* [Description of the task]:
Work through the listing below and give again exactly the lines from the one with "progetti di edilizia pubblica." to the one with "MÉTALLIQUE ARRIÈRE (1 PAIRE)", both ends included. All other lines and all pictures stay out.

* [Supplied information]:
+ + + + + + +

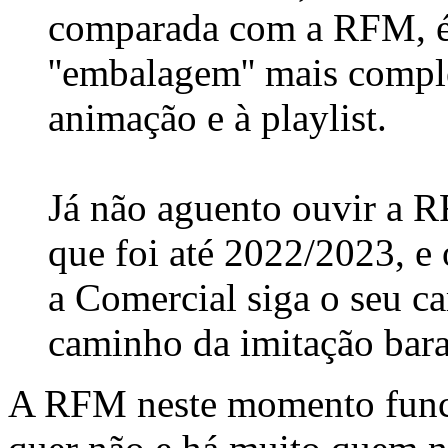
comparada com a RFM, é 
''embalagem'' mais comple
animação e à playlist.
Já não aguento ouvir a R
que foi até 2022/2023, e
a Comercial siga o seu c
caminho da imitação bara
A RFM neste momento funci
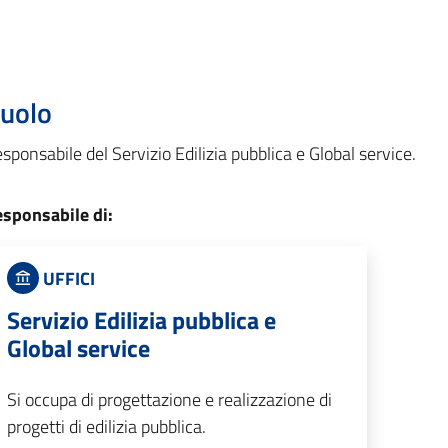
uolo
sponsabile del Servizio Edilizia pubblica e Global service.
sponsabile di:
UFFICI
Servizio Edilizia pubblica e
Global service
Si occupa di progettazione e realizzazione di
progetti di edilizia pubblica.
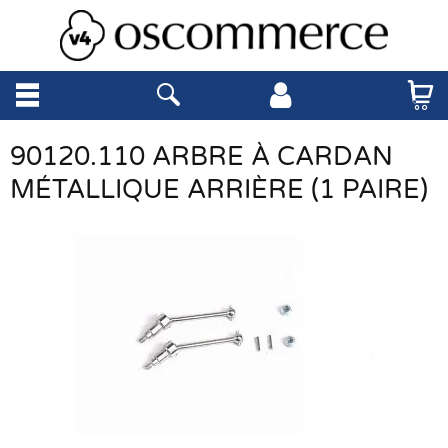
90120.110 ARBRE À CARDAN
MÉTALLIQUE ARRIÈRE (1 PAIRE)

+ + + + + + +

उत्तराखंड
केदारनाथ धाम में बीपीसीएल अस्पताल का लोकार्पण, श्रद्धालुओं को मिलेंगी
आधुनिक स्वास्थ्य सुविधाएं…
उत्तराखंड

+ + + + + + +

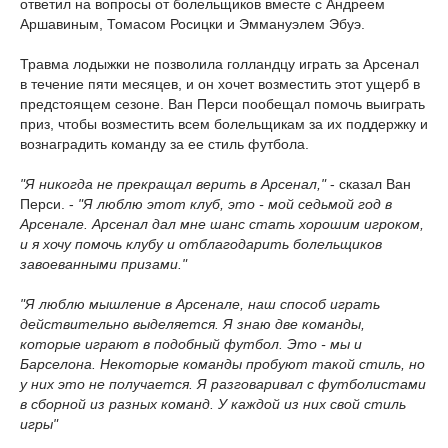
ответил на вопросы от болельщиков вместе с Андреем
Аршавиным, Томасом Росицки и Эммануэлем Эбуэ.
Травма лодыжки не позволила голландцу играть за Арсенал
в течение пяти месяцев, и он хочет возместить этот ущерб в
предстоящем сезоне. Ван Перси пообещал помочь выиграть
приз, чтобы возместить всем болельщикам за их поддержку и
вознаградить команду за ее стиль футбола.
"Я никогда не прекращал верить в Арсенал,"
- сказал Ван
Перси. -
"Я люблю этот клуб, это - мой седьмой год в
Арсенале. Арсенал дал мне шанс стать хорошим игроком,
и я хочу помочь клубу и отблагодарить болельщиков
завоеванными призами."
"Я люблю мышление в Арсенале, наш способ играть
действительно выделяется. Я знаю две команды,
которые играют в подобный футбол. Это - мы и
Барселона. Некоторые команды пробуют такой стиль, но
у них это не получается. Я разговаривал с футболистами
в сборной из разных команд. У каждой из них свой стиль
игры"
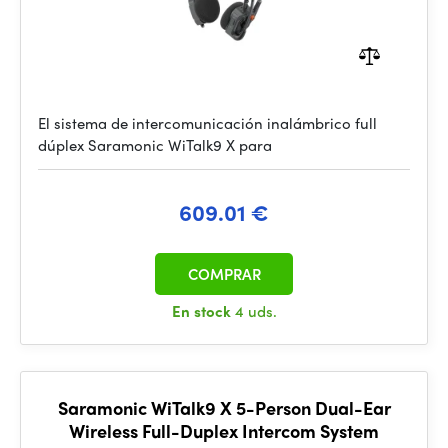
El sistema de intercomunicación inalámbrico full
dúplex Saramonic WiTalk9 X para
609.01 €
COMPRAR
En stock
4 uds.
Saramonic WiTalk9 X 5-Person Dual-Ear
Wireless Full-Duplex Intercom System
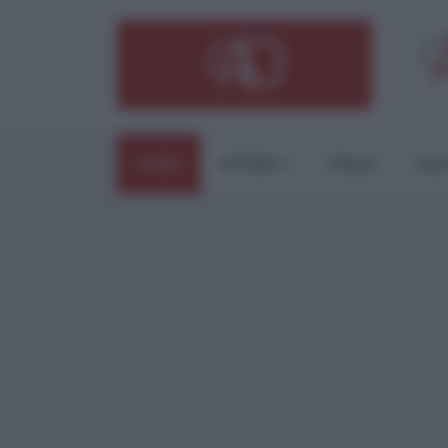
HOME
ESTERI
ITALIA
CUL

+ + + + + + +

* [Response for this exercise]:
progetti di edilizia pubblica.
90120.110 ARBRE À CARDAN
MÉTALLIQUE ARRIÈRE (1 PAIRE)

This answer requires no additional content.